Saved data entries
┄┄┄┄┄┄┄┄┄┄┄┄┄┄┄┄┄┄┄┄

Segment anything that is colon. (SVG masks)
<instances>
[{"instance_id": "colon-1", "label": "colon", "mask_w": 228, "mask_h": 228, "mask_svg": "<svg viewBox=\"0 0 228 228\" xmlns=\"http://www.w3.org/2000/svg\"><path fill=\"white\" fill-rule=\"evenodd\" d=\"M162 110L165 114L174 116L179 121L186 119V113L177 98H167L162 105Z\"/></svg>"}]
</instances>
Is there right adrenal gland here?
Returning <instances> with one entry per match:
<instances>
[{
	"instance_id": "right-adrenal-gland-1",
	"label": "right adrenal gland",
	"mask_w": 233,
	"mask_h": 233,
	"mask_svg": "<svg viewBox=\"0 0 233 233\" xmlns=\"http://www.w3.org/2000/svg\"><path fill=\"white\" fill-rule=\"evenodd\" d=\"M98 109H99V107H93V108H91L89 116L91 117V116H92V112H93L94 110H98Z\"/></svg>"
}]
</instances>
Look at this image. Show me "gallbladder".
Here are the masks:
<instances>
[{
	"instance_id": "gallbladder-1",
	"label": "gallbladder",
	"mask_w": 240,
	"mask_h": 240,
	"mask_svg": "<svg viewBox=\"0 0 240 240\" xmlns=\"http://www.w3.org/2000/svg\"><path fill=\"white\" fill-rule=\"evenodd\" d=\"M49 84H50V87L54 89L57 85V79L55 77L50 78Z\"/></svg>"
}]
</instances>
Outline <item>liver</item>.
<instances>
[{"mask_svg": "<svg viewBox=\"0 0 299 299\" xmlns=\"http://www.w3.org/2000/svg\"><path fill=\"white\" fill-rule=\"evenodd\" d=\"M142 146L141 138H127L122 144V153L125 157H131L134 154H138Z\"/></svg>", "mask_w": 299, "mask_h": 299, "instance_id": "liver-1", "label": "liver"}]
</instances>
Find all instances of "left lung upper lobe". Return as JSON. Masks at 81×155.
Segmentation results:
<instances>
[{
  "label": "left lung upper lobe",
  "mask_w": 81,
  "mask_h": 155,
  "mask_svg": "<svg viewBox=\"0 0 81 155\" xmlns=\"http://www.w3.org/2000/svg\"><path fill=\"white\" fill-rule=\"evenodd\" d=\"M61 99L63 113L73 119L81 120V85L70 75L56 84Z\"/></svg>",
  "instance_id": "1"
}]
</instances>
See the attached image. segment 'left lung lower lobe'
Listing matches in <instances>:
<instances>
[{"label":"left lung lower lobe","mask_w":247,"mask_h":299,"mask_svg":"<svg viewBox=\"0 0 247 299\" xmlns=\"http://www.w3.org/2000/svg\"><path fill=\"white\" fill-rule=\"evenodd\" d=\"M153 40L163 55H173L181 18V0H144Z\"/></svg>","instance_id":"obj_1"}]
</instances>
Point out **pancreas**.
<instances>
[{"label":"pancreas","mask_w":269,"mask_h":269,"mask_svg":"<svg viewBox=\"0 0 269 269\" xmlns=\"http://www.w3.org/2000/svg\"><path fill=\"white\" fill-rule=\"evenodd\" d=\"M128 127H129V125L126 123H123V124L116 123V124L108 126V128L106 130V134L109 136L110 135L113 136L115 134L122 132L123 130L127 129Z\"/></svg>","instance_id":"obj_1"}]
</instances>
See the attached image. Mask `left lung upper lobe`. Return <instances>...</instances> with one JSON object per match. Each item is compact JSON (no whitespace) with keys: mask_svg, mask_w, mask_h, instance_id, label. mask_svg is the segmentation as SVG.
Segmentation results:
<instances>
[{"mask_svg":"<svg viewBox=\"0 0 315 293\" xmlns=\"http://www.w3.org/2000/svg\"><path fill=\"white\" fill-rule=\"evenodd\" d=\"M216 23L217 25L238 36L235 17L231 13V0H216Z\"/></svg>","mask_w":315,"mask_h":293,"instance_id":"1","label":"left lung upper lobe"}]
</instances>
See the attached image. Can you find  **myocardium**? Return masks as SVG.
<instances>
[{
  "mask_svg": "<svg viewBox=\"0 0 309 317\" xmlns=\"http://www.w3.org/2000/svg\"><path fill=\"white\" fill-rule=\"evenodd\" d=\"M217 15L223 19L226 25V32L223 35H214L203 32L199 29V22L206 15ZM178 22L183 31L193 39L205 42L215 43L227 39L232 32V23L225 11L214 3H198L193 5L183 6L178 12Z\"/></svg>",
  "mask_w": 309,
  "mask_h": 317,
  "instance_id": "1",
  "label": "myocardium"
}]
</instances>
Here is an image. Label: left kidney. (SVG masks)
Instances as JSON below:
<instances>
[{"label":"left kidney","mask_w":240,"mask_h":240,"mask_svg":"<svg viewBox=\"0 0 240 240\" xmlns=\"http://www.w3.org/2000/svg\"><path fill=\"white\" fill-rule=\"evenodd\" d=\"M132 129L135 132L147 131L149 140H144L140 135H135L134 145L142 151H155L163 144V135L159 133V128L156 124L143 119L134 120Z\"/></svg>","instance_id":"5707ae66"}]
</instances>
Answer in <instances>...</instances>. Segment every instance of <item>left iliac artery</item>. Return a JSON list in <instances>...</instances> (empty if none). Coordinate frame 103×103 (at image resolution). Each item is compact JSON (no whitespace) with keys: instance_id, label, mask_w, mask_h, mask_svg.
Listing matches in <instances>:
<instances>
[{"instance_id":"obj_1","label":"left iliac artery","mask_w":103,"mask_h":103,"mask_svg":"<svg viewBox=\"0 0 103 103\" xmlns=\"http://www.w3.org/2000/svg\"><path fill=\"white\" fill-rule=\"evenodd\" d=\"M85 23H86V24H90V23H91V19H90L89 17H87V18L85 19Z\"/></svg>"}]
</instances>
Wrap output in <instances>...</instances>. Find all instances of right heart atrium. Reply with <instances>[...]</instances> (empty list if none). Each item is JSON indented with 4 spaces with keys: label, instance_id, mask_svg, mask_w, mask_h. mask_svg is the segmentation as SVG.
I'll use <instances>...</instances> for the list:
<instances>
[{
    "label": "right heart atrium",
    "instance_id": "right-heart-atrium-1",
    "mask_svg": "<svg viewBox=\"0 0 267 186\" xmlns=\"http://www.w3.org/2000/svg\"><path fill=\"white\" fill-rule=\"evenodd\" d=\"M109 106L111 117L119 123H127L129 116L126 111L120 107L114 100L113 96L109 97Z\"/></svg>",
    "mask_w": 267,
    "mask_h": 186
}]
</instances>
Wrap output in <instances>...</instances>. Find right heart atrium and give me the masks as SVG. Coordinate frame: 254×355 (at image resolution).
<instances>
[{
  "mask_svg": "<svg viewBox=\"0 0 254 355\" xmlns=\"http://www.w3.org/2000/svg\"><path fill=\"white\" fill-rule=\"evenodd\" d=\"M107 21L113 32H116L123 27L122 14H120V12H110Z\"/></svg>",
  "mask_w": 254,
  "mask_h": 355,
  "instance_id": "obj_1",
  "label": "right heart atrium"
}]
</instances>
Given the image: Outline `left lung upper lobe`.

┄┄┄┄┄┄┄┄┄┄┄┄┄┄┄┄┄┄┄┄

A complete, exact copy of the entries is required.

Segment anything that is colon. (SVG masks)
<instances>
[{"instance_id": "colon-1", "label": "colon", "mask_w": 228, "mask_h": 228, "mask_svg": "<svg viewBox=\"0 0 228 228\" xmlns=\"http://www.w3.org/2000/svg\"><path fill=\"white\" fill-rule=\"evenodd\" d=\"M162 110L165 114L174 116L179 121L186 119V113L177 98H167L162 105Z\"/></svg>"}]
</instances>
Is there right adrenal gland here?
Returning <instances> with one entry per match:
<instances>
[{
	"instance_id": "right-adrenal-gland-1",
	"label": "right adrenal gland",
	"mask_w": 233,
	"mask_h": 233,
	"mask_svg": "<svg viewBox=\"0 0 233 233\" xmlns=\"http://www.w3.org/2000/svg\"><path fill=\"white\" fill-rule=\"evenodd\" d=\"M98 109H99V107H93V108H91L89 116L91 117V116H92V112H93L94 110H98Z\"/></svg>"
}]
</instances>
Look at this image. Show me "gallbladder".
Here are the masks:
<instances>
[{
	"instance_id": "gallbladder-1",
	"label": "gallbladder",
	"mask_w": 240,
	"mask_h": 240,
	"mask_svg": "<svg viewBox=\"0 0 240 240\" xmlns=\"http://www.w3.org/2000/svg\"><path fill=\"white\" fill-rule=\"evenodd\" d=\"M49 84H50V87L54 89L57 85V79L55 77L50 78Z\"/></svg>"
}]
</instances>
Outline <item>liver</item>.
<instances>
[{"mask_svg": "<svg viewBox=\"0 0 299 299\" xmlns=\"http://www.w3.org/2000/svg\"><path fill=\"white\" fill-rule=\"evenodd\" d=\"M142 146L141 138H127L122 144V153L125 157H131L134 154H138Z\"/></svg>", "mask_w": 299, "mask_h": 299, "instance_id": "liver-1", "label": "liver"}]
</instances>
Find all instances of "left lung upper lobe". Return as JSON. Masks at 81×155.
Segmentation results:
<instances>
[{
  "label": "left lung upper lobe",
  "mask_w": 81,
  "mask_h": 155,
  "mask_svg": "<svg viewBox=\"0 0 81 155\" xmlns=\"http://www.w3.org/2000/svg\"><path fill=\"white\" fill-rule=\"evenodd\" d=\"M61 99L63 113L73 119L81 120V85L70 75L56 84Z\"/></svg>",
  "instance_id": "1"
}]
</instances>
See the attached image. segment 'left lung lower lobe'
Listing matches in <instances>:
<instances>
[{"label":"left lung lower lobe","mask_w":247,"mask_h":299,"mask_svg":"<svg viewBox=\"0 0 247 299\" xmlns=\"http://www.w3.org/2000/svg\"><path fill=\"white\" fill-rule=\"evenodd\" d=\"M153 40L163 55H173L181 18V0H144Z\"/></svg>","instance_id":"obj_1"}]
</instances>
Point out **pancreas**.
<instances>
[{"label":"pancreas","mask_w":269,"mask_h":269,"mask_svg":"<svg viewBox=\"0 0 269 269\" xmlns=\"http://www.w3.org/2000/svg\"><path fill=\"white\" fill-rule=\"evenodd\" d=\"M128 127H129V125L126 123H123V124L116 123V124L108 126V128L106 130V134L109 136L110 135L113 136L115 134L122 132L123 130L127 129Z\"/></svg>","instance_id":"obj_1"}]
</instances>
See the attached image. Mask `left lung upper lobe`. Return <instances>...</instances> with one JSON object per match. Each item is compact JSON (no whitespace) with keys: mask_svg, mask_w, mask_h, instance_id, label. mask_svg is the segmentation as SVG.
Segmentation results:
<instances>
[{"mask_svg":"<svg viewBox=\"0 0 315 293\" xmlns=\"http://www.w3.org/2000/svg\"><path fill=\"white\" fill-rule=\"evenodd\" d=\"M216 23L217 25L238 36L235 17L231 13V0H216Z\"/></svg>","mask_w":315,"mask_h":293,"instance_id":"1","label":"left lung upper lobe"}]
</instances>
See the attached image. Can you find  **myocardium**? Return masks as SVG.
<instances>
[{
  "mask_svg": "<svg viewBox=\"0 0 309 317\" xmlns=\"http://www.w3.org/2000/svg\"><path fill=\"white\" fill-rule=\"evenodd\" d=\"M217 15L223 19L226 25V32L223 35H214L203 32L199 29V22L206 15ZM178 22L183 31L193 39L205 42L215 43L227 39L232 32V23L225 11L214 3H198L193 5L183 6L178 12Z\"/></svg>",
  "mask_w": 309,
  "mask_h": 317,
  "instance_id": "1",
  "label": "myocardium"
}]
</instances>
Here is an image. Label: left kidney. (SVG masks)
Instances as JSON below:
<instances>
[{"label":"left kidney","mask_w":240,"mask_h":240,"mask_svg":"<svg viewBox=\"0 0 240 240\" xmlns=\"http://www.w3.org/2000/svg\"><path fill=\"white\" fill-rule=\"evenodd\" d=\"M132 129L135 132L147 131L149 140H144L140 135H135L134 145L142 151H155L163 144V135L159 133V128L156 124L143 119L134 120Z\"/></svg>","instance_id":"5707ae66"}]
</instances>
Answer in <instances>...</instances>. Segment every instance of <item>left iliac artery</item>. Return a JSON list in <instances>...</instances> (empty if none). Coordinate frame 103×103 (at image resolution). Each item is compact JSON (no whitespace) with keys: instance_id, label, mask_w, mask_h, mask_svg.
Listing matches in <instances>:
<instances>
[{"instance_id":"obj_1","label":"left iliac artery","mask_w":103,"mask_h":103,"mask_svg":"<svg viewBox=\"0 0 103 103\" xmlns=\"http://www.w3.org/2000/svg\"><path fill=\"white\" fill-rule=\"evenodd\" d=\"M85 23H86V24H90V23H91V19H90L89 17H87V18L85 19Z\"/></svg>"}]
</instances>
Wrap output in <instances>...</instances>. Find all instances of right heart atrium. Reply with <instances>[...]</instances> (empty list if none). Each item is JSON indented with 4 spaces with keys: label, instance_id, mask_svg, mask_w, mask_h. mask_svg is the segmentation as SVG.
I'll use <instances>...</instances> for the list:
<instances>
[{
    "label": "right heart atrium",
    "instance_id": "right-heart-atrium-1",
    "mask_svg": "<svg viewBox=\"0 0 267 186\" xmlns=\"http://www.w3.org/2000/svg\"><path fill=\"white\" fill-rule=\"evenodd\" d=\"M109 106L111 117L119 123H127L129 116L126 111L120 107L114 100L113 96L109 97Z\"/></svg>",
    "mask_w": 267,
    "mask_h": 186
}]
</instances>
Wrap output in <instances>...</instances>. Find right heart atrium and give me the masks as SVG. Coordinate frame: 254×355 (at image resolution).
<instances>
[{
  "mask_svg": "<svg viewBox=\"0 0 254 355\" xmlns=\"http://www.w3.org/2000/svg\"><path fill=\"white\" fill-rule=\"evenodd\" d=\"M107 21L113 32H116L123 27L122 14H120V12H110Z\"/></svg>",
  "mask_w": 254,
  "mask_h": 355,
  "instance_id": "obj_1",
  "label": "right heart atrium"
}]
</instances>
Given the image: Outline `left lung upper lobe`.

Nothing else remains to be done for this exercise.